Answer the following questions and complete the exercises in
RMarkdown. Please embed all of your code and push your final work to
your repository. Your code must be organized, clean, and run free from
errors. Remember, you must remove the # for any included
code chunks to run. Be sure to add your name to the author header
above.
Your code must knit in order to be considered. If you are stuck and cannot answer a question, then comment out your code and knit the document. You may use your notes, labs, and homework to help you complete this exam. Do not use any other resources- including AI assistance or other students’ work.
Don’t forget to answer any questions that are asked in the prompt! Each question must be coded; it cannot be answered by a sort in a spreadsheet or a written response only.
For all plots you create, a title and clearly labeled axes must be provided.
Be sure to push your completed midterm to your repository and upload the document to Gradescope. This exam is worth 50 points.
Please load the following libraries.
library(tidyverse)
library(janitor)
Question 1. (3 points) Before you start analyzing data,
please put a link to your GitHub repository below. Your repository
should have a clear README and be well-organized. Add
jmledford3115 and brymoore as collaborators to
your repository if you haven’t already done so.
Link to repository:
In the midterm 1 folder there is a second folder called
data. Inside the data folder, there is a .csv
file called anolis_dat.csv. These data came from D.
Luke Mahler, Liam J. Revell, Richard E. Glor, Jonathan B. Losos,
ECOLOGICAL OPPORTUNITY AND THE RATE OF MORPHOLOGICAL EVOLUTION IN THE
DIVERSIFICATION OF GREATER ANTILLEAN ANOLES, Evolution, Volume 64, Issue
9, 1 September 2010, Pages 2731–2745. The original research article
is included in the data folder.
Anolis is a genus of lizards commonly known as anoles. Anoles are found throughout the Americas, but are especially diverse in the Caribbean. The data include morphological measurements for Anolis lizards from the islands of the Greater Antilles. These data can be used to study patterns of morphological evolution and adaptation in Anolis lizards.
The variables include:
- species: Species name of the anole lizard.
- habitat: Habitat type where the lizard was found.
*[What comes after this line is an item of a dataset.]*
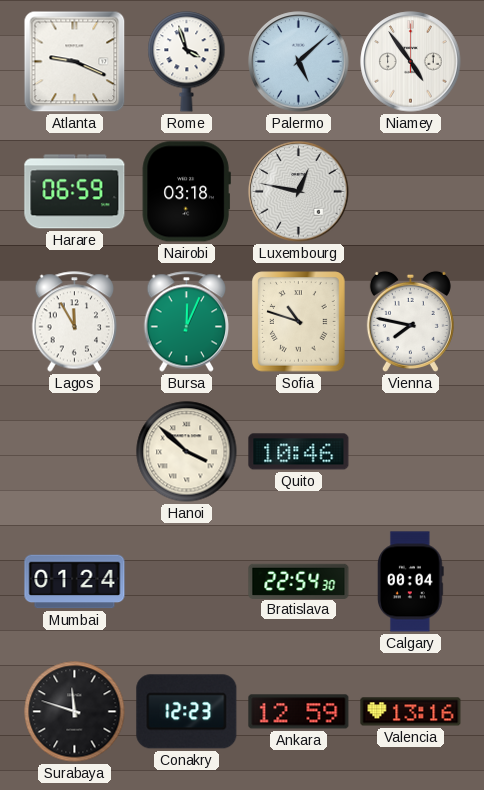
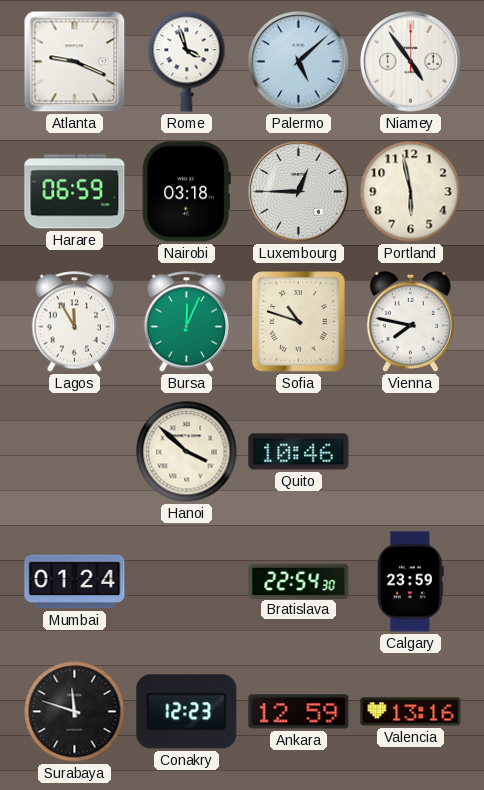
Luxembourg: 12:47 -> 12:45
Portland: none -> 5:58
Calgary: 00:04 -> 23:59
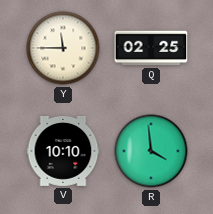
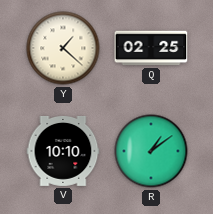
Y: 11:45 -> 1:22
R: 3:59 -> 1:09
- hindlimb_length_mm: Length of the lizard’s hindlimbs (in
millimeters).
- tail_length_mm: Length of the lizard’s tail (in
millimeters).
- body_length_mm: Length of the lizard’s body (in
millimeters).
- toepad_lamellae_count: Count of lamellae on the lizard’s
toepads.
- island: Island where the lizard was found.
Question 2. (2 points) Load the data and store it as an
object called anolis.
anolis <- read_csv("data/anolis_dat.csv")
## Rows: 52 Columns: 7
## ── Column specification ────────────────────────────────────────────────────────
## Delimiter: ","
## chr (3): Species, Habitat, Island
## dbl (4): Hindlimb length (mm), Tail length (mm), Body length (mm), Toepad la...
##
## ℹ Use `spec()` to retrieve the full column specification for this data.
## ℹ Specify the column types or set `show_col_types = FALSE` to quiet this message.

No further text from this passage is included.